==== PROVIDED DATA ====

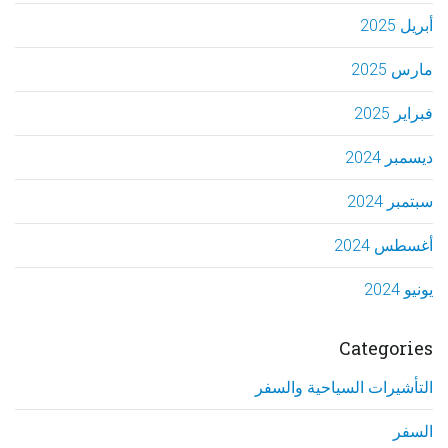
أبريل 2025
مارس 2025
فبراير 2025
ديسمبر 2024
سبتمبر 2024
أغسطس 2024
يونيو 2024
Categories
التأشيرات السياحية والسفر
السفر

====

## REQUIRED WORK:
Each line from the one containing "ديسمبر 2024" through the end of the material should be restated word for word; leave out every line before it.

## WRITTEN REPLY:
ديسمبر 2024
سبتمبر 2024
أغسطس 2024
يونيو 2024
Categories
التأشيرات السياحية والسفر
السفر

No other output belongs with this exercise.